15 Mars 44 : Assassinat de Jules César, conquérant des Gaules
La romanisation du pays, induite par la conquête des Gaules menée par César, fut féconde et heureuse.
Et cependant, l’éloge qu’on peut en faire serait incomplet, et même faux, si l’on excluait de l’extraordinaire réussite que fut cette romanisation… le peuple Celte.
Sans les Celtes, en effet, sans leurs grandes qualités et leur non moins grande ouverture d’esprit, la romanisation aurait été la simple conquête militaire d’un territoire – un de plus… – par les Romains, qui en ont conquis tant d’autres; mais elle n’aurait pas produit tout ce qu’elle a produit chez les Celtes, avec eux, et grâce à eux, aux côtés des Romains.
Il s’agit donc bien d’une fusion, au meilleur sens du terme, entre deux grands peuples, d’une addition de leurs qualités, en quelque sorte, et non simplement de la conquête des uns (les Celtes) par les autres (les Romains), quelles que soient les qualités intrinsèques de ces derniers et ce qu’ils apportaient de bon et de fécond…
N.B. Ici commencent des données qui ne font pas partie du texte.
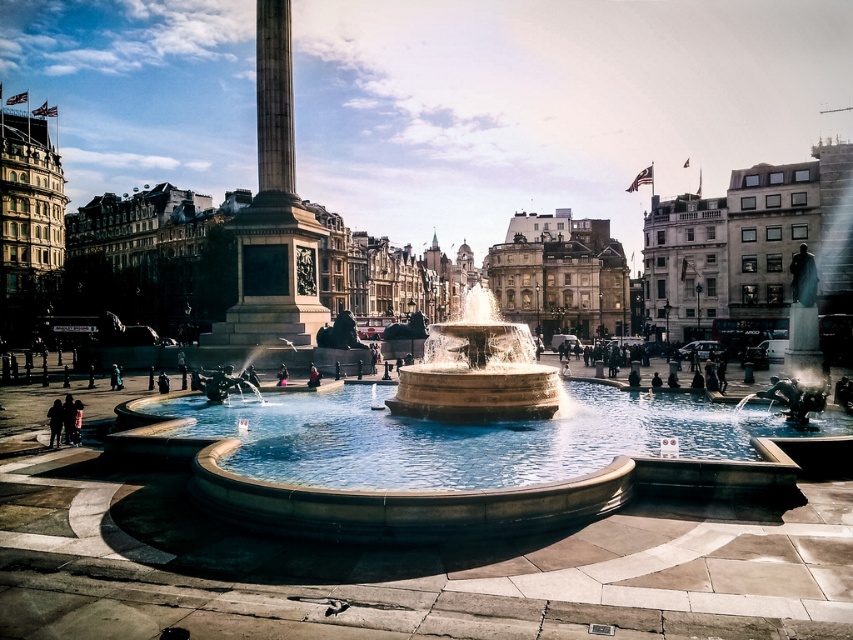 Question: Which point appears farthest from the camera in this image?

Choices:
 (A) (48, 410)
 (B) (282, 372)
 (C) (236, 221)
 (D) (454, 483)

Answer: (C)

Question: Which of the following is the farthest from the observer?

Choices:
 (A) smooth stone fountain at center
 (B) smooth stone obelisk at center
 (C) stone fountain at center

Answer: (B)

Question: Observing the image, what is the correct spatial positioning of smooth stone fountain at center in reference to dark fabric coat at center?

Choices:
 (A) below
 (B) above

Answer: (B)

Question: Does silhouette figure at lower left appear over dark fabric coat at center?

Choices:
 (A) yes
 (B) no

Answer: (B)

Question: Which of the following is the farthest from the observer?

Choices:
 (A) (57, 406)
 (B) (314, 381)

Answer: (B)

Question: Is the position of smooth stone obelisk at center more distant than that of stone fountain at center?

Choices:
 (A) yes
 (B) no

Answer: (A)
Le trésor qu’apportaient les romains n’a pu fructifier à ce point que parce qu’il tombait sur une terre tout à fait apte et disposée à le recevoir et à le faire produire au centuple.
Voilà pourquoi, en ce jour où l’on commémore l’assassinat de Jules César, conquérant des Gaules, qui a mis rudement les deux peuples en contact, nous évoquerons d’abord, avec Jacques Bainville, l’apport romain dans cette merveilleuse fusion de deux peuples. Mais, sitôt après, nous lirons un beau texte de Charles Maurras, exaltant les vertus ancestrales et la grandeur évidente de ces Celtes, sans lesquels, redisons-le, rien de ce à quoi l’on a assisté par la suite ne se serait passé de la même façon.
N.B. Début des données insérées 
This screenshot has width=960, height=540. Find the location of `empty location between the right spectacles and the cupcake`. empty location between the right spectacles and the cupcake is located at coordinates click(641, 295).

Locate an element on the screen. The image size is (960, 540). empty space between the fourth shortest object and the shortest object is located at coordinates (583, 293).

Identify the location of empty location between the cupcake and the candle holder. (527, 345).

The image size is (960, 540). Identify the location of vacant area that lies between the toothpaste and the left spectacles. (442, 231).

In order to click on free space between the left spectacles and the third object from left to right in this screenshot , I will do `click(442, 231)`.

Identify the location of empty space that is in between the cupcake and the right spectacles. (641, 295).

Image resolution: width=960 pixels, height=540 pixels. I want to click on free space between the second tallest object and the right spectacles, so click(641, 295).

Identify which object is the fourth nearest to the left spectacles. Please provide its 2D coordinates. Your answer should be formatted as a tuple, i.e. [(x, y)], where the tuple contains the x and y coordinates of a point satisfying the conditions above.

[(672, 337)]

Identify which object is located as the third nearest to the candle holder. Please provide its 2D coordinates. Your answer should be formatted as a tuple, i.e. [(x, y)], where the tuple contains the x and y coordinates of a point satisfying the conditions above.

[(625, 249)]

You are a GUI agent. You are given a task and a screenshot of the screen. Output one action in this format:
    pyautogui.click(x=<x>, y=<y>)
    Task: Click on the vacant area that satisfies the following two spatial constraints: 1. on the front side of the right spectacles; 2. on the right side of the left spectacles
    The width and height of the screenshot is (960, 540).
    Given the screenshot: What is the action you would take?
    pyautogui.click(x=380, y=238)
I – Éloge de la Romanisation (de Jacques Bainville, Histoire de France, chapitre I : Pendant 500 ans, la Gaule partage la vie de Rome)
« …À qui devons-nous notre civilisation ? À quoi devons-nous d’être ce que nous sommes ? À la conquête des Romains. Et cette conquête, elle eût échoué, elle se fût faite plus tard, dans des conditions différentes, peut-être moins bonnes, si les Gaulois n’avaient été divisés entre eux et perdus par leur anarchie. Les campagnes de César furent grandement facilitées par les jalousies et les rivalités des tribus. Et ces tribus étaient nombreuses : plus tard, l’administration d’Auguste ne reconnut pas moins de soixante nations ou cités. À aucun moment, même sous le noble Vercingétorix, la Gaule ne parvint à présenter un front vraiment uni, mais seulement des coalitions. Rome trouva toujours, par exemple chez les Rèmes (de Reims) et chez les Eduens de la Saône, des sympathies ou des intelligences. La guerre civile, le grand vice gaulois, livra le pays aux Romains. Un gouvernement informe, instable, une organisation politique primitive, balancée entre la démocratie et l’oligarchie : ainsi furent rendus vains les efforts de la Gaule pour défendre son indépendance.
Les Français n’ont jamais renié l’alouette gauloise et le soulèvement national dont Vercingétorix fut l’âme nous donne encore de la fierté. Les Gaulois avaient le tempérament militaire. Jadis, leurs expéditions et leurs migrations les avaient conduits à travers l’Europe, jusqu’en Asie Mineure. Ils avaient fait trembler Rome, où ils étaient entrés en vainqueurs. Sans vertus militaires, un peuple ne subsiste pas; elles ne suffisent pas à le faire subsister. Les Gaulois ont transmis ces vertus à leurs successeurs. L’héroïsme de Vercingétorix et de ses alliés n’a pas été perdu : il a été comme une semence. Mais il était impossible que Vercingétorix triomphât et c’eût été un malheur s’il avait triomphé.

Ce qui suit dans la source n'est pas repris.